Epidemiologists are saying that small gatherings among family and friends aren’t responsible for the surge of COVID-19 cases we’re seeing all across the United States, contradicting what we’ve been hearing from political leaders at all levels of government.
As we all gear up to celebrate Thanksgiving, politicians have been hard at work trying to push fear and have really turned up the rhetoric against family gatherings to enjoy the holiday, going so far as to suggest these get-togethers are the primary reason for the spread of the illness.
Epidemiologists on the other hand, are saying this isn’t based on actual data.
“Somebody says something, and somebody else says it, and then it just becomes truth,” Harvard University infectious disease expert Julia Marcus told the Times. “I worry about this narrative that doesn’t yet seem to be data-based.”
Epidemiologists say that many heavy-handed regulations, such as an order last week from Minnesota Democratic Gov. Tim Walz banning people from separate households from meeting outside, run contrary to the data and are breeding resentment among Americans who cannot square such orders with other activities still allowed. Vermont Republican Gov. Phil Scott has barred neighbors from meeting outside, but allows them to dine together at a restaurant.
“If people are going to meet up, doing so outdoors is probably the lowest-risk way to do it,” University of Toronto infectious disease modeler Ashleigh Tuite said. “Telling people they can’t spend time safely outdoors isn’t a rational approach. People are going to recognize that and push back.”

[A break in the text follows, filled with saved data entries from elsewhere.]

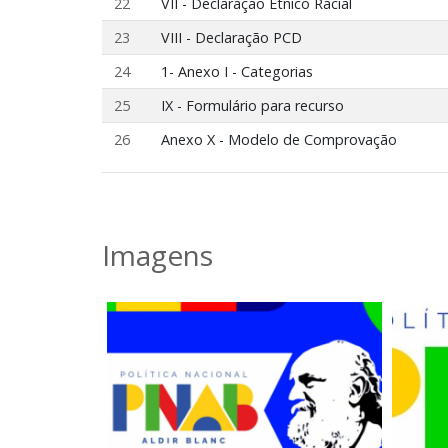
22
VII - Declaração Étnico Racial
23
VIII - Declaração PCD
24
1- Anexo I - Categorias
25
IX - Formulário para recurso
26
Anexo X - Modelo de Comprovação
Imagens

“If you’re an average person looking at what’s allowed and what’s not allowed, it may not make a lot of sense,” Tuite continued. “I can get together with nine of my best friends and sit around a table at a restaurant. So why can’t I do that in my house?”
Governors have largely stuck by their crack down on Thanksgiving, despite all of the evidence that suggests having celebrations and family dinners outside aren’t primary spreader events.
Gov. Andrew Cuomo of New York drew tons of blowback after it was revealed he was planning to spend Thanksgiving with his mother after warning citizens not have family over. He then did the exact wrong thing and cancelled his plans with his mother.
Gee, what a guy, right?
Look, the bottom line is that what you’re being told to do isn’t actually based on scientific evidence of any kind. It’s a power play. We should already know this by now.
Be safe, folks. And enjoy Thanksgiving.